Sur l’autre, celle de la narratrice, obligée de passer par le langage pour nommer son désir, et au sein même de ce désir qu’elle nomme, trahir l’inflexion de l’Idéal à la Matière. Pour dire le sentiment amoureux, le langage ne va pas nommer le sentiment mais décrire les sensations de manière parcellaire et organique ; les décortiquer et démembrer pour retranscrire le sentiment.

«  Partout dans mon corps mille particules soulèvent mes membres, et c’est à la fois de la peur et de la glace, du miel et de la lavande. Je comprends de moins en moins ce qui se passe, je sens seulement arriver, comme une lame de fond, un grand tremblement qui me saisit des pieds à la tête. Je finis par lâcher la nasse qui retombe dans le lac. Je ne peux déterminer de laquelle, la peur ou la joie, je suis la proie, médusée par la fixité du regard d’Igor. Le sang fourmille à mes tempes puis coule en nappe de chaleur dans mes joues, mon cou, le long de mon œsophage, emplit ma poitrine devenue nid, se répand dans mon ventre devenu antre, et je finis en flaque chaude, entièrement molle, prête à disparaître dans les boues du lac. »

(p. 11)

Une écriture, semble-t-il, qui passe par la description minutieuse des sensations pour dire l’émotion. Mais autre chose, à propos de l’écriture. Ce roman est un roman-conte. Tout  y est allégorique et détaché du réel, les structures politiques et sociales (le Grand oubli, le Comité), tout est y détaché du réel excepté le lieu, certes nommé, mais qui demeure lui-même lieu de rêverie et métaphore : le lac Taïgal.

Une immense sensation de calme est écrit au présent. Il s’ouvre par un «  À PRESENT IL FAUT QUE JE RACONTE », rappelant l’incipit de tous les textes primitifs : l’épopée («  Je chante aux muses » Homère) et les contes oraux ou écrits. C’est l’histoire d’une rencontre et d’un amour entre deux personnes opposées, en apparence, narration d’un amour dont la linéarité est parasitée, attaquée de l’intérieur par des analepses.

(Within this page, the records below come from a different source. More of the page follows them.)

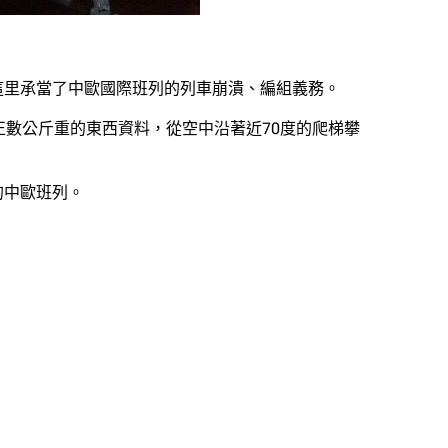
這里承當了中歐國際班列的列車崩潰、編組義務。
正數公斤重的東西資料，從空中沿著近70度的爬梯攀
的中歐班列。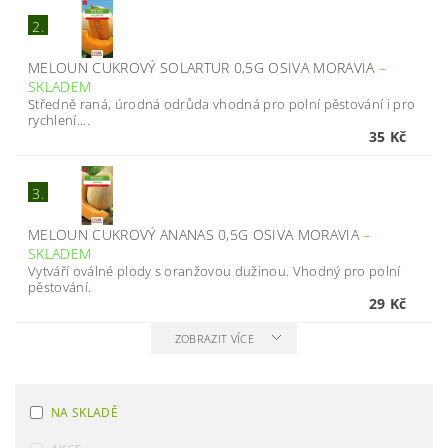
2.
MELOUN CUKROVÝ SOLARTUR 0,5G OSIVA MORAVIA
–
SKLADEM
Středně raná, úrodná odrůda vhodná pro polní pěstování i pro
rychlení....
35 Kč
3.
MELOUN CUKROVÝ ANANAS 0,5G OSIVA MORAVIA
–
SKLADEM
Vytváří oválné plody s oranžovou dužinou. Vhodný pro polní
pěstování.
29 Kč
ZOBRAZIT VÍCE
NA SKLADĚ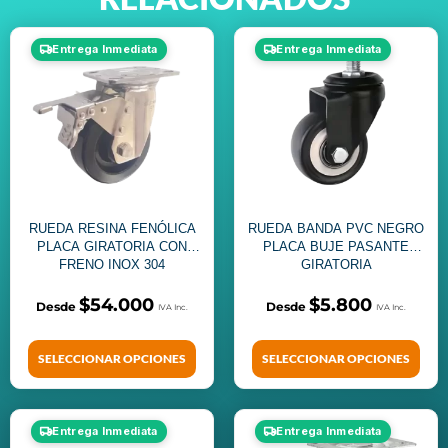
Entrega Inmediata
Entrega Inmediata
RUEDA RESINA FENÓLICA
RUEDA BANDA PVC NEGRO
PLACA GIRATORIA CON
PLACA BUJE PASANTE
FRENO INOX 304
GIRATORIA
$
54.000
$
5.800
SELECCIONAR OPCIONES
SELECCIONAR OPCIONES
Entrega Inmediata
Entrega Inmediata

De quoi sont faites ces analepses ?

Tous les retours en arrière décrivent les derniers moments d’échanges, des moments de transmission entre une petite-fille et ses grands-parents, la grand-mère surtout, puis leur mort, avec cette idée, essentielle, que leur mort participe de l’ordre des choses, et d’un retour à la Nature. Revient sans cesse l’image du grand-père qui disparaît comme «  les feuilles mortes » : son corps retourne à la matière et au cosmos auquel il appartient – organiquement.

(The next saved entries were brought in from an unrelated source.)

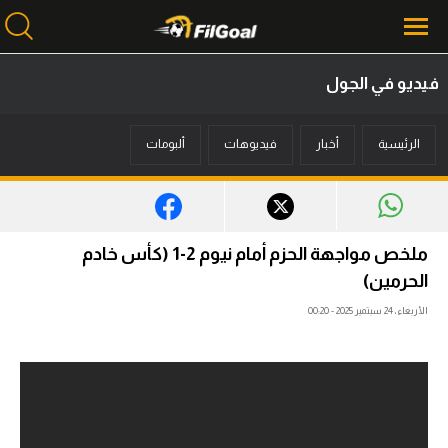
فيديو في الجول
محتوى إخباري
الرئيسية
أخبار
فيديوهات
ألبومات
الرئيسية
أخبار
مباريات
ملخص مواجهة الحزم أمام نيوم 2-1 (كأس خادم
ميركاتو
الحرمين)
الأربعاء، 24 سبتمبر 2025 - 00:20
فانتازي في الجول
مسابقة التوقعات
فيديوهات
عدسات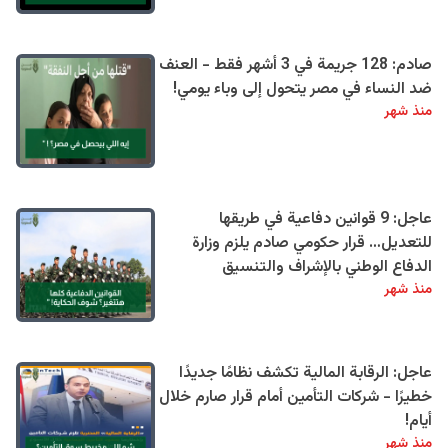
صادم: 128 جريمة في 3 أشهر فقط - العنف
ضد النساء في مصر يتحول إلى وباء يومي!
منذ شهر
عاجل: 9 قوانين دفاعية في طريقها
للتعديل… قرار حكومي صادم يلزم وزارة
الدفاع الوطني بالإشراف والتنسيق
منذ شهر
عاجل: الرقابة المالية تكشف نظامًا جديدًا
خطيرًا - شركات التأمين أمام قرار صارم خلال
أيام!
منذ شهر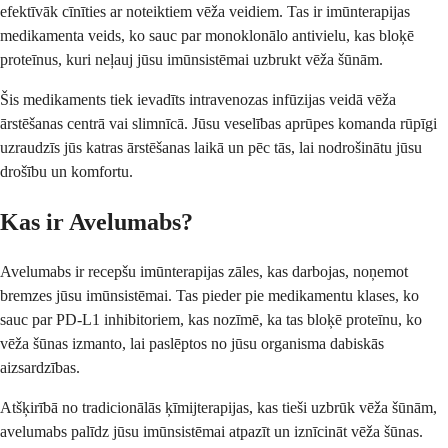
efektīvāk cīnīties ar noteiktiem vēža veidiem. Tas ir imūnterapijas
medikamenta veids, ko sauc par monoklonālo antivielu, kas bloķē
proteīnus, kuri neļauj jūsu imūnsistēmai uzbrukt vēža šūnām.
Šis medikaments tiek ievadīts intravenozas infūzijas veidā vēža
ārstēšanas centrā vai slimnīcā. Jūsu veselības aprūpes komanda rūpīgi
uzraudzīs jūs katras ārstēšanas laikā un pēc tās, lai nodrošinātu jūsu
drošību un komfortu.
Kas ir Avelumabs?
Avelumabs ir recepšu imūnterapijas zāles, kas darbojas, noņemot
bremzes jūsu imūnsistēmai. Tas pieder pie medikamentu klases, ko
sauc par PD-L1 inhibitoriem, kas nozīmē, ka tas bloķē proteīnu, ko
vēža šūnas izmanto, lai paslēptos no jūsu organisma dabiskās
aizsardzības.
Atšķirībā no tradicionālās ķīmijterapijas, kas tieši uzbrūk vēža šūnām,
avelumabs palīdz jūsu imūnsistēmai atpazīt un iznīcināt vēža šūnas.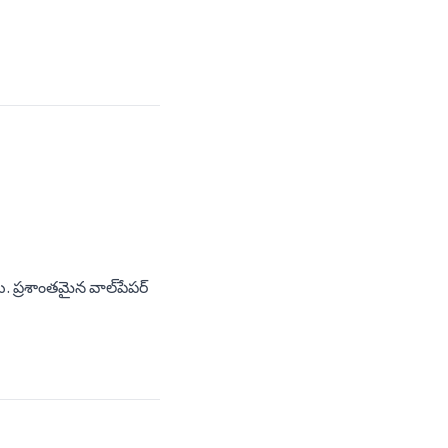
. ప్రశాంతమైన వాల్‌పేపర్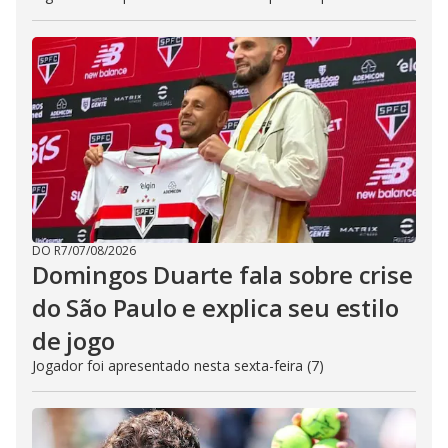
DO R7
/
07/08/2026
Domingos Duarte fala sobre crise
do São Paulo e explica seu estilo
de jogo
Jogador foi apresentado nesta sexta-feira (7)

Une transmission, disais-je, faite à la petite-fille par la grand-mère, ou plutôt le legs d’un monde ancien, par la mémoire, préexistant avant sa propre existence, celle de la narratrice, sa petite-fille.

Une immense sensation de calme fait coexister deux puissances, comme deux représentations du monde, qui convergent vers un seul but, celui unique aux deux amants : la puissance de vie (la narration du désir amoureux et de son accomplissement) et la puissance de mort. Il s’agit de rappeler par la mémoire d’un passé perdu, et le souvenir des morts, dans cette puissance de vie qui existe, et s’exprime à l’instant T du texte, l’urgence de la vie elle-même, celle immanente, organique et simple : « Car nous sommes tous de passages. Simplement de passage. » (p. 119), dernière phrase du texte.

Eve Guerra


Une immense sensation de calme de Laurine Roux, publié sous la direction de Marc Villemain, éditions du Sonneur, mars 2018.